American-born Jules Dassin began in Hollywood making films within several genres. His greatest work in America were crime noir thrillers which came at the end of the 1940s with the violent Brute Force (1947), raw and gritty Naked City (1948), and the masterful noir Thieves Highway (1949). Each of these films were groundbreaking in different ways and Naked City is especially influential as it was one of the earliest Hollywood films to be entirely shot outside a studio and on location and it remains a pivotal influence to many documentary-style crime thrillers and television series that followed. Dassin's last film in Hollywood, Thieves Highway, is one of the most exciting noirs ever made.
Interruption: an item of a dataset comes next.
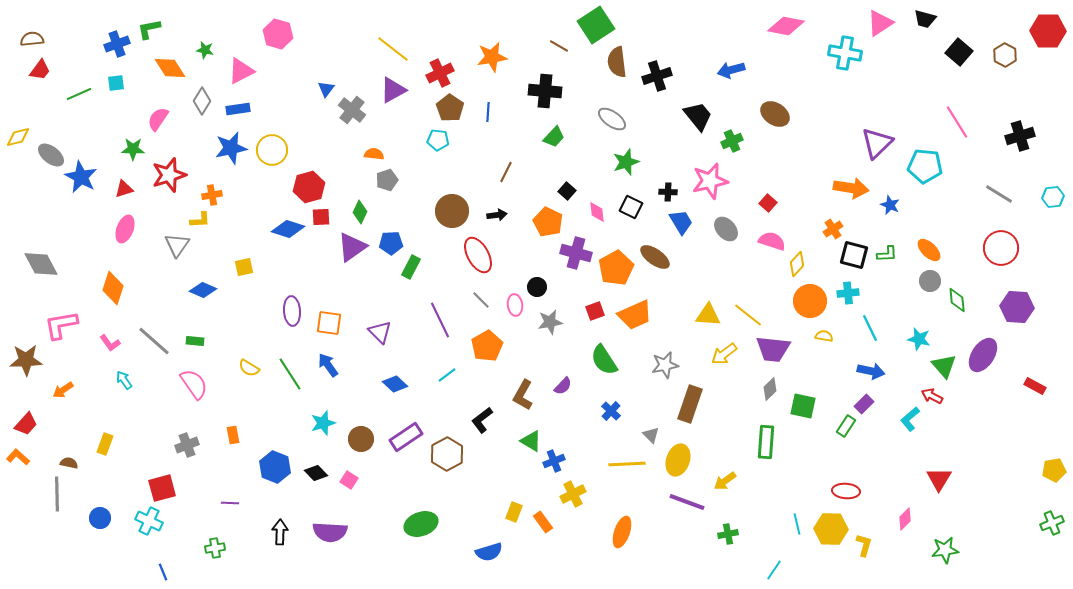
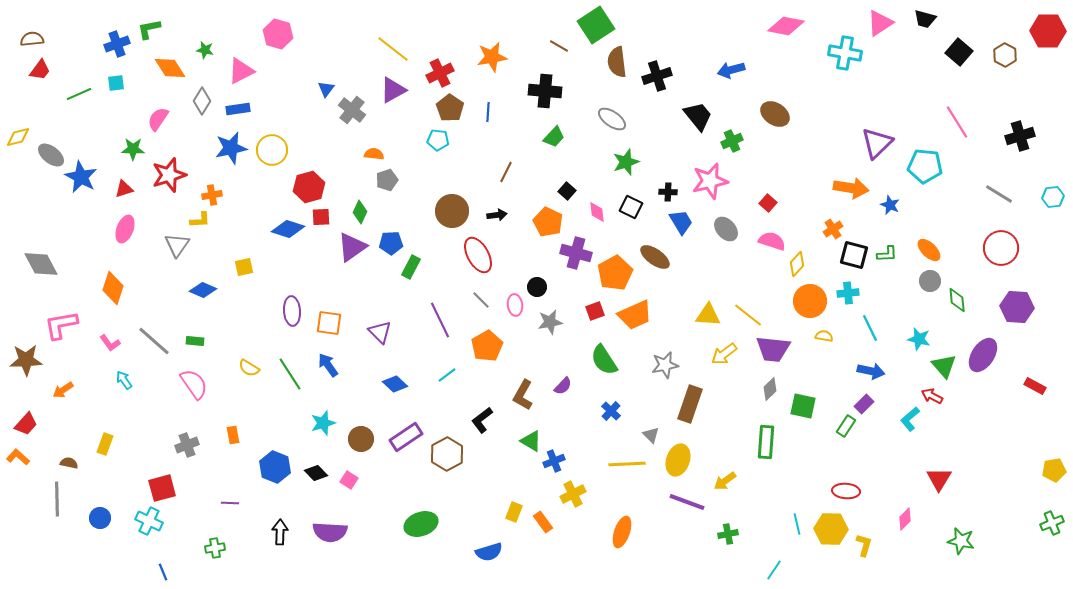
orange pentagon at (616, 268): moved 1 px left, 5 px down
gray line at (57, 494): moved 5 px down
green star at (945, 550): moved 16 px right, 9 px up; rotated 20 degrees clockwise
In 1950, Dassin was forced to depart America as he was blacklisted for associating with the Communist Party. However, his career certainly didn't end there, and in many respects it grew as Dassin became more beloved in Europe then he ever was in America. Dassin continued to make films in Europe, including: United Kingdom (1950's Night and the City which to me is a masterpiece and one of the very greatest noirs of all-time), France (1955's Rififi- his most beloved film which is well known for a long and silent heist sequence), and Greece (1960's Never on Sunday- which was nominated for five Oscars including two for Dassin as Best Director and Best Screenplay). Dassin turned a bit more "arty" with his post-Rififi films, but he became highly respected in Europe most notably in France. His films prior to the unfortunate blacklisting, stand among the best of its kind in American cinema.